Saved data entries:
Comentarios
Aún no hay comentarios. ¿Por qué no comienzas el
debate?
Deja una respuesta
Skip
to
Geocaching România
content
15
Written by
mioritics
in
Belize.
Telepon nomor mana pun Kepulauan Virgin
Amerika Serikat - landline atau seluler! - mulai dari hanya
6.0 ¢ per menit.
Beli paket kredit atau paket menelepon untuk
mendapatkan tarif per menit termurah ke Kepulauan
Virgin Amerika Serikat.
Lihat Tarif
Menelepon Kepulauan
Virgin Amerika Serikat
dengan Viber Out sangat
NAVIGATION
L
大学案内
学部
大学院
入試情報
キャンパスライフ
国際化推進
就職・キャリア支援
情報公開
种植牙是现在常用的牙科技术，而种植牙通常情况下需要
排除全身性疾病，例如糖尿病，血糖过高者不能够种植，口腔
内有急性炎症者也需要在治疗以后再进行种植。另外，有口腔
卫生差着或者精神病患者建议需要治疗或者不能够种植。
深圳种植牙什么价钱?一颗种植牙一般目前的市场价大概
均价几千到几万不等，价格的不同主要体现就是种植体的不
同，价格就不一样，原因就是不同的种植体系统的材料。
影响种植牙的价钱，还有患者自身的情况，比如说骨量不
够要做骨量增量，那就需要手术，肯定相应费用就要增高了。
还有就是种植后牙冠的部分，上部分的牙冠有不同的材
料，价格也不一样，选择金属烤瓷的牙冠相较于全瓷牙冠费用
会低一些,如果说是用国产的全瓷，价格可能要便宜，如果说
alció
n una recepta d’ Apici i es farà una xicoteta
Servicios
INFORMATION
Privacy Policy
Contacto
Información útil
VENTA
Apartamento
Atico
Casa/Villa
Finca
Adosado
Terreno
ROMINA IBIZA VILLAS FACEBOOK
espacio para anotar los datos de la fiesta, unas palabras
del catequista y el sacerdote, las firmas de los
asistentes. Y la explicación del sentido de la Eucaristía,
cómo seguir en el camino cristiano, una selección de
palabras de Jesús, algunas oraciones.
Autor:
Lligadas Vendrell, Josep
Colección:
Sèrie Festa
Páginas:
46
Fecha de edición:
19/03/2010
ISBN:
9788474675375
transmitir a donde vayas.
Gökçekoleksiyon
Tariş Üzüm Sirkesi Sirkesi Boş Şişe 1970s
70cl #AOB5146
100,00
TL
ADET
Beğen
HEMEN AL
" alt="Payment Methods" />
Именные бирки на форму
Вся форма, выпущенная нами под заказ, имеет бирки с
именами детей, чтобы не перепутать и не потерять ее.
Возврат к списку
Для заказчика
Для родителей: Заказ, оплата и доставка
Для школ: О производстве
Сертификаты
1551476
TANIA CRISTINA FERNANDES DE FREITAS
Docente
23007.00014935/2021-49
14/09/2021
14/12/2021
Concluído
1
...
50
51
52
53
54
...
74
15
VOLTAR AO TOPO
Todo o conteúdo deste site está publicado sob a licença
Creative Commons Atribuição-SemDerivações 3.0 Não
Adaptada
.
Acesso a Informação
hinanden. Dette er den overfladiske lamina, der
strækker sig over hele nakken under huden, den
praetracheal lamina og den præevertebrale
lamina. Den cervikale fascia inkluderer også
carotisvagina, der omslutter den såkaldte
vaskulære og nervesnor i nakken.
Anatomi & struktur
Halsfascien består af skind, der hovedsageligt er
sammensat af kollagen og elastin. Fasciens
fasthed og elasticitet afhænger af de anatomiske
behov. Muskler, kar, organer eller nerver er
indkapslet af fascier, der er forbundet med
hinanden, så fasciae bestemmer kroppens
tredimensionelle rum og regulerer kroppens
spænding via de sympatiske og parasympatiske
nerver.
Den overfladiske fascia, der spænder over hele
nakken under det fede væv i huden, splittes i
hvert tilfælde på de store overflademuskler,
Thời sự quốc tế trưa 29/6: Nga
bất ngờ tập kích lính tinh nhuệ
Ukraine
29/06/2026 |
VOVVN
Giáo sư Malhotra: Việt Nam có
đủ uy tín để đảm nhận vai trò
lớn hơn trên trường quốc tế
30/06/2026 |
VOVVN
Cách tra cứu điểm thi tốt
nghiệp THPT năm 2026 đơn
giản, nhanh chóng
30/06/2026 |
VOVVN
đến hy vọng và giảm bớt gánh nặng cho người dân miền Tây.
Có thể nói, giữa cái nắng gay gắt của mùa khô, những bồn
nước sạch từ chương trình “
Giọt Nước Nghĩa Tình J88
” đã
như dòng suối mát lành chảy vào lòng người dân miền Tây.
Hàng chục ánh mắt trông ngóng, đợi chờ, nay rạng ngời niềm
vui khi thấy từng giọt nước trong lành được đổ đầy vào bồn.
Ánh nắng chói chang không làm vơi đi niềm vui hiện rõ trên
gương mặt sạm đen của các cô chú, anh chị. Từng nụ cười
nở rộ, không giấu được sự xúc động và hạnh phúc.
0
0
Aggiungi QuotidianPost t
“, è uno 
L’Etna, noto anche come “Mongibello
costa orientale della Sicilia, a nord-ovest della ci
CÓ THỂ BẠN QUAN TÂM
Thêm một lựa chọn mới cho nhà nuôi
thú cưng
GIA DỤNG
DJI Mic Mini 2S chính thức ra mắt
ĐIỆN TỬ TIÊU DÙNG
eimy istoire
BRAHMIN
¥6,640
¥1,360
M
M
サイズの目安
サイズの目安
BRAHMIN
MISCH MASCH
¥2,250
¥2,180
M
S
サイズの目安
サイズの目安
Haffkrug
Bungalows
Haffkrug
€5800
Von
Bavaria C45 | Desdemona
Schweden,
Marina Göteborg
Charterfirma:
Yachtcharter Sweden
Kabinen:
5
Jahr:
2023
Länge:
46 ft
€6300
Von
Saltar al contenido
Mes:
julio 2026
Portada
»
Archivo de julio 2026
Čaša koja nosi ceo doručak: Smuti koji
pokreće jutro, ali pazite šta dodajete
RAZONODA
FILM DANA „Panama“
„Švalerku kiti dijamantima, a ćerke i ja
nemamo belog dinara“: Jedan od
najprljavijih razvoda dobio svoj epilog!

__Work required__: Return the data in full, with each line kept exactly as it is.

__Written answer__:
Comentarios
Aún no hay comentarios. ¿Por qué no comienzas el
debate?
Deja una respuesta
Skip
to
Geocaching România
content
15
Written by
mioritics
in
Belize.
Telepon nomor mana pun Kepulauan Virgin
Amerika Serikat - landline atau seluler! - mulai dari hanya
6.0 ¢ per menit.
Beli paket kredit atau paket menelepon untuk
mendapatkan tarif per menit termurah ke Kepulauan
Virgin Amerika Serikat.
Lihat Tarif
Menelepon Kepulauan
Virgin Amerika Serikat
dengan Viber Out sangat
NAVIGATION
L
大学案内
学部
大学院
入試情報
キャンパスライフ
国際化推進
就職・キャリア支援
情報公開
种植牙是现在常用的牙科技术，而种植牙通常情况下需要
排除全身性疾病，例如糖尿病，血糖过高者不能够种植，口腔
内有急性炎症者也需要在治疗以后再进行种植。另外，有口腔
卫生差着或者精神病患者建议需要治疗或者不能够种植。
深圳种植牙什么价钱?一颗种植牙一般目前的市场价大概
均价几千到几万不等，价格的不同主要体现就是种植体的不
同，价格就不一样，原因就是不同的种植体系统的材料。
影响种植牙的价钱，还有患者自身的情况，比如说骨量不
够要做骨量增量，那就需要手术，肯定相应费用就要增高了。
还有就是种植后牙冠的部分，上部分的牙冠有不同的材
料，价格也不一样，选择金属烤瓷的牙冠相较于全瓷牙冠费用
会低一些,如果说是用国产的全瓷，价格可能要便宜，如果说
alció
n una recepta d’ Apici i es farà una xicoteta
Servicios
INFORMATION
Privacy Policy
Contacto
Información útil
VENTA
Apartamento
Atico
Casa/Villa
Finca
Adosado
Terreno
ROMINA IBIZA VILLAS FACEBOOK
espacio para anotar los datos de la fiesta, unas palabras
del catequista y el sacerdote, las firmas de los
asistentes. Y la explicación del sentido de la Eucaristía,
cómo seguir en el camino cristiano, una selección de
palabras de Jesús, algunas oraciones.
Autor:
Lligadas Vendrell, Josep
Colección:
Sèrie Festa
Páginas:
46
Fecha de edición:
19/03/2010
ISBN:
9788474675375
transmitir a donde vayas.
Gökçekoleksiyon
Tariş Üzüm Sirkesi Sirkesi Boş Şişe 1970s
70cl #AOB5146
100,00
TL
ADET
Beğen
HEMEN AL
" alt="Payment Methods" />
Именные бирки на форму
Вся форма, выпущенная нами под заказ, имеет бирки с
именами детей, чтобы не перепутать и не потерять ее.
Возврат к списку
Для заказчика
Для родителей: Заказ, оплата и доставка
Для школ: О производстве
Сертификаты
1551476
TANIA CRISTINA FERNANDES DE FREITAS
Docente
23007.00014935/2021-49
14/09/2021
14/12/2021
Concluído
1
...
50
51
52
53
54
...
74
15
VOLTAR AO TOPO
Todo o conteúdo deste site está publicado sob a licença
Creative Commons Atribuição-SemDerivações 3.0 Não
Adaptada
.
Acesso a Informação
hinanden. Dette er den overfladiske lamina, der
strækker sig over hele nakken under huden, den
praetracheal lamina og den præevertebrale
lamina. Den cervikale fascia inkluderer også
carotisvagina, der omslutter den såkaldte
vaskulære og nervesnor i nakken.
Anatomi & struktur
Halsfascien består af skind, der hovedsageligt er
sammensat af kollagen og elastin. Fasciens
fasthed og elasticitet afhænger af de anatomiske
behov. Muskler, kar, organer eller nerver er
indkapslet af fascier, der er forbundet med
hinanden, så fasciae bestemmer kroppens
tredimensionelle rum og regulerer kroppens
spænding via de sympatiske og parasympatiske
nerver.
Den overfladiske fascia, der spænder over hele
nakken under det fede væv i huden, splittes i
hvert tilfælde på de store overflademuskler,
Thời sự quốc tế trưa 29/6: Nga
bất ngờ tập kích lính tinh nhuệ
Ukraine
29/06/2026 |
VOVVN
Giáo sư Malhotra: Việt Nam có
đủ uy tín để đảm nhận vai trò
lớn hơn trên trường quốc tế
30/06/2026 |
VOVVN
Cách tra cứu điểm thi tốt
nghiệp THPT năm 2026 đơn
giản, nhanh chóng
30/06/2026 |
VOVVN
đến hy vọng và giảm bớt gánh nặng cho người dân miền Tây.
Có thể nói, giữa cái nắng gay gắt của mùa khô, những bồn
nước sạch từ chương trình “
Giọt Nước Nghĩa Tình J88
” đã
như dòng suối mát lành chảy vào lòng người dân miền Tây.
Hàng chục ánh mắt trông ngóng, đợi chờ, nay rạng ngời niềm
vui khi thấy từng giọt nước trong lành được đổ đầy vào bồn.
Ánh nắng chói chang không làm vơi đi niềm vui hiện rõ trên
gương mặt sạm đen của các cô chú, anh chị. Từng nụ cười
nở rộ, không giấu được sự xúc động và hạnh phúc.
0
0
Aggiungi QuotidianPost t
“, è uno 
L’Etna, noto anche come “Mongibello
costa orientale della Sicilia, a nord-ovest della ci
CÓ THỂ BẠN QUAN TÂM
Thêm một lựa chọn mới cho nhà nuôi
thú cưng
GIA DỤNG
DJI Mic Mini 2S chính thức ra mắt
ĐIỆN TỬ TIÊU DÙNG
eimy istoire
BRAHMIN
¥6,640
¥1,360
M
M
サイズの目安
サイズの目安
BRAHMIN
MISCH MASCH
¥2,250
¥2,180
M
S
サイズの目安
サイズの目安
Haffkrug
Bungalows
Haffkrug
€5800
Von
Bavaria C45 | Desdemona
Schweden,
Marina Göteborg
Charterfirma:
Yachtcharter Sweden
Kabinen:
5
Jahr:
2023
Länge:
46 ft
€6300
Von
Saltar al contenido
Mes:
julio 2026
Portada
»
Archivo de julio 2026
Čaša koja nosi ceo doručak: Smuti koji
pokreće jutro, ali pazite šta dodajete
RAZONODA
FILM DANA „Panama“
„Švalerku kiti dijamantima, a ćerke i ja
nemamo belog dinara“: Jedan od
najprljavijih razvoda dobio svoj epilog!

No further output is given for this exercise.